OLG widerspricht: vertretbare Handlung

Die zulässige sofortige Beschwerde ist begründet. Die Anträge des Gläubigers sind gem. § 887 Abs. 1, 2 ZPO begründet, weil die titulierte Verpflichtung zur Übertragung von Bitcoins in einer vertretbaren Handlung i.S.v. § 887 ZPO besteht. Die Verpflichtung, 0,9 Bitcoins, d.h. Kryptowerte i.S.v. § 1 Abs. 11 S. 4 KWG, zu übertragen, richtet sich weder auf eine – gem. §§ 802a ff. ZPO zu vollstreckende – Zahlung eines Geldbetrages noch auf eine – gem. §§ 883 ff. ZPO zu vollstreckende – Herausgabe, sondern auf eine sonstige Handlung. Ob sie gem. § 887 ZPO oder gem. § 888 ZPO zu vollstrecken ist, hängt davon ab, ob die geschuldete Handlung vertretbar ist, d.h. durch einen Dritten vorgenommen werden kann. Es muss vom Standpunkt des Gläubigers aus wirtschaftlich gleichgültig sein, durch wen die Handlung vorgenommen wird, und vom Standpunkt des Schuldners aus rechtlich zulässig sein, dass ein anderer als er selbst die Handlung vornimmt (Zöller/Seibel, ZPO, 33. Aufl., § 887 Rn 2).

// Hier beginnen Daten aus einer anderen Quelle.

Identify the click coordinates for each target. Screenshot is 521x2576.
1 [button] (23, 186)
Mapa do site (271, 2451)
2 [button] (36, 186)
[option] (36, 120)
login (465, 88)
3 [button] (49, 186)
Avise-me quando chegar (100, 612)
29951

OLG positioniert sich in der Streitfrage

Ob diese Voraussetzungen erfüllt sind, wenn der Schuldner zur Herausgabe oder Übertragung von Bitcoins verurteilt worden ist, ist in der Literatur umstritten (für eine Vollstreckung gem. § 888 ZPO BeckOGK-BGB/Mössner, Stand 1.4.2020, § 90 Rn 104.4; Badstuber, DGVZ 2019, 246, 252; Güldü, GmbHR 2019, 565, 568; Ammann, CR 2018, 379, 386; Bräutigam/Rücker-Boehm/Bruns, E-Commerce, 13. Teil E Rn 50; Kütük/Sorge, MMR 2014, 643, 645; a.A. Koch, DGVZ 2020, 85, 88; Effer-Uhe, ZZP 131 (2018), 513, 529). Gerichtliche Entscheidungen dazu sind, soweit ersichtlich, bisher nicht veröffentlicht.

Entscheidend: Woher müssen die Bitcoins kommen?

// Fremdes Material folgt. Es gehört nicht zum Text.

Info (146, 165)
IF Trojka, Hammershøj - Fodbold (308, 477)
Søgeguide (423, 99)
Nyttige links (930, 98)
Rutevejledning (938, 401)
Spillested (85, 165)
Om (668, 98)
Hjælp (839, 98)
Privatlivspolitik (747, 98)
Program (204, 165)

Für den Gläubiger ist es wirtschaftlich ohne Bedeutung, durch wen und auf welche Weise die Gutschrift von Bitcoins in seinem Wallet herbeigeführt wird. Eine Erfüllung der titulierten Verpflichtung durch einen Dritten oder den Gläubiger selbst wäre zwar, worauf das LG und die zitierten Literaturstimmen zutreffend hinweisen, aus tatsächlichen Gründen nicht möglich, wenn die geschuldeten Bitcoins gerade aus einem Wallet des Schuldners stammen müssten, auf das nur dieser zugreifen kann. Ein derartiges Erfordernis kann dem Titel indes nicht entnommen werden.

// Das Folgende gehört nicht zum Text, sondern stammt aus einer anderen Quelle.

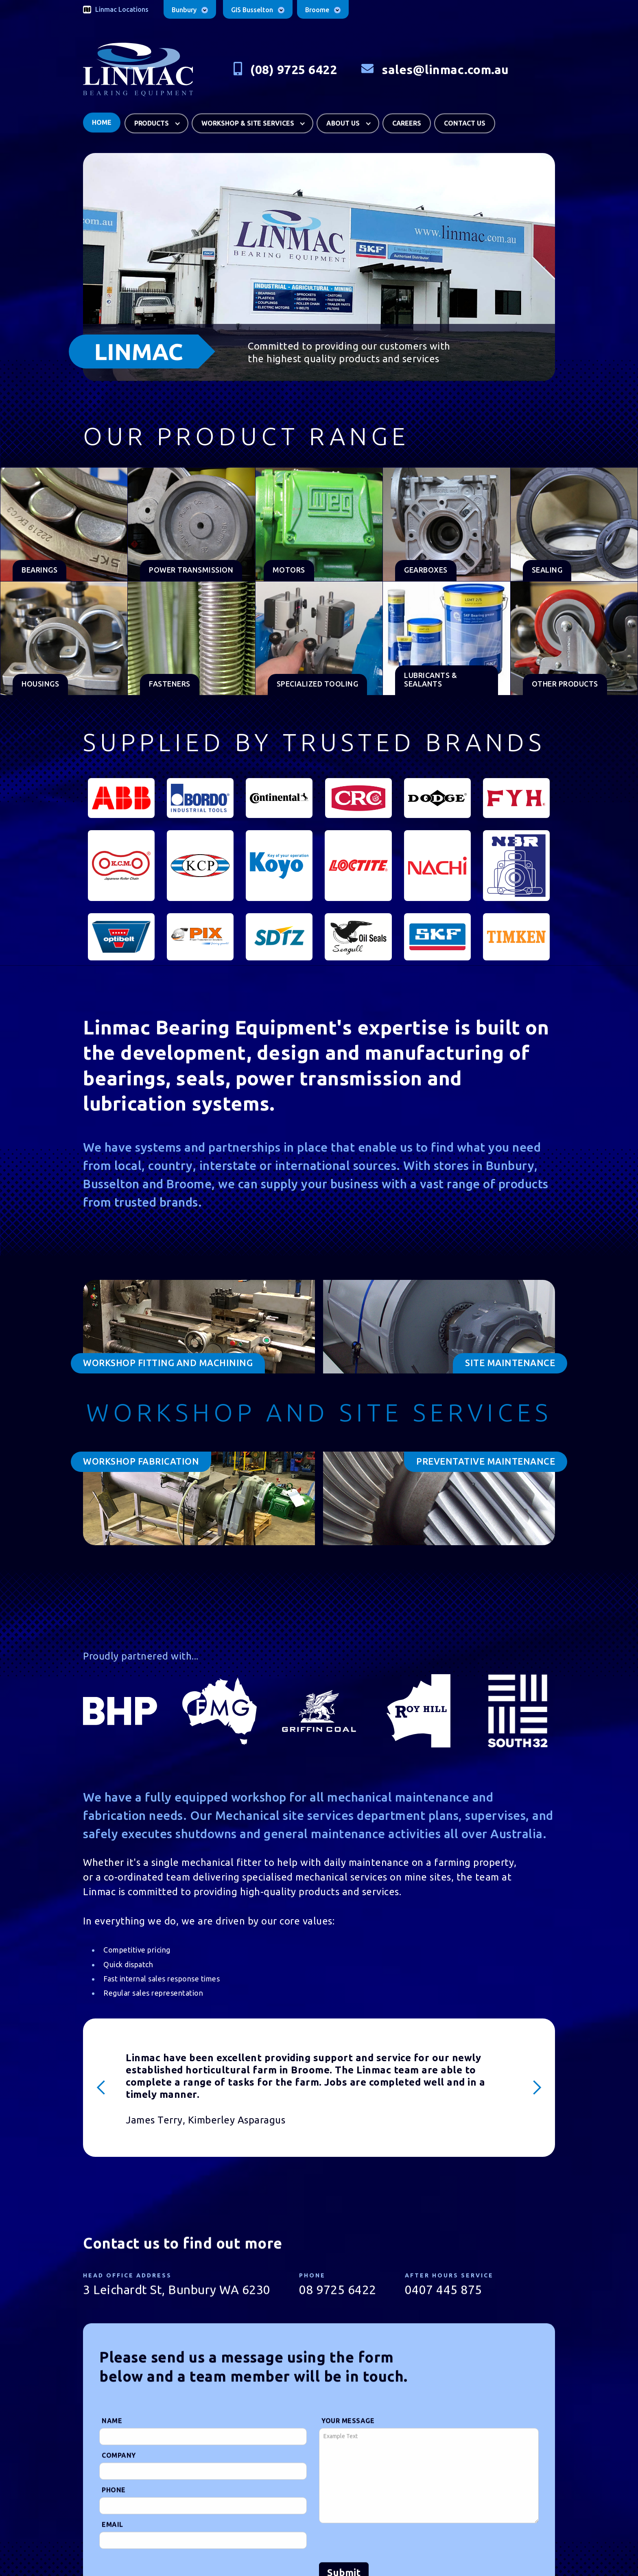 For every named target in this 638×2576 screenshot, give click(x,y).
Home (101, 119)
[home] (138, 69)
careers (406, 120)
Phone (114, 2493)
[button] (156, 120)
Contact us (464, 120)
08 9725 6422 (337, 2293)
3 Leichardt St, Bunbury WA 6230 (177, 2293)
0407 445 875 (443, 2293)
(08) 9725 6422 (293, 70)
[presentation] (381, 2546)
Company (119, 2458)
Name (112, 2423)
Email (112, 2527)
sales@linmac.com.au (445, 70)
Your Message (347, 2423)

Der Schuldner ist dem Klageantrag des Gläubigers entsprechend verurteilt worden, an eine bestimmt bezeichnete Wallet-Adresse des Gläubigers 0,9 Bitcoins "zu übertragen". Dass die Kryptowerte gerade aus einem Wallet des Schuldners stammen müssten und nicht anderweitig beschafft, beispielsweise über die Plattform bitcoin.de erworben worden sein dürften, geht aus dem Wortlaut des Tenors nicht hervor. Auch sonst bestehen keine Anhaltspunkte für eine derartige Beschränkung, die zur Folge hätte, dass der Schuldner nicht leisten müsste, wenn und soweit sich in seinem Wallet keine 0,9 Bitcoins befänden. Im Gegenteil ergibt die Klageschrift, die das gem. §§ 887, 888 ZPO zuständige Prozessgericht auch im Vollstreckungsverfahren berücksichtigen darf (BGH WM 2015, 1949 Rn 22; BGH WM 2010, 358 = NJW 2010, 2137 Rn 12), dass der Gläubiger nicht die Rückgabe gerade der dem Schuldner überlassenen Bitcoin-Anteile, sondern ähnlich wie ein Sachdarlehensgeber Kryptowerte "gleicher Art, Güte und Menge" erstrebte.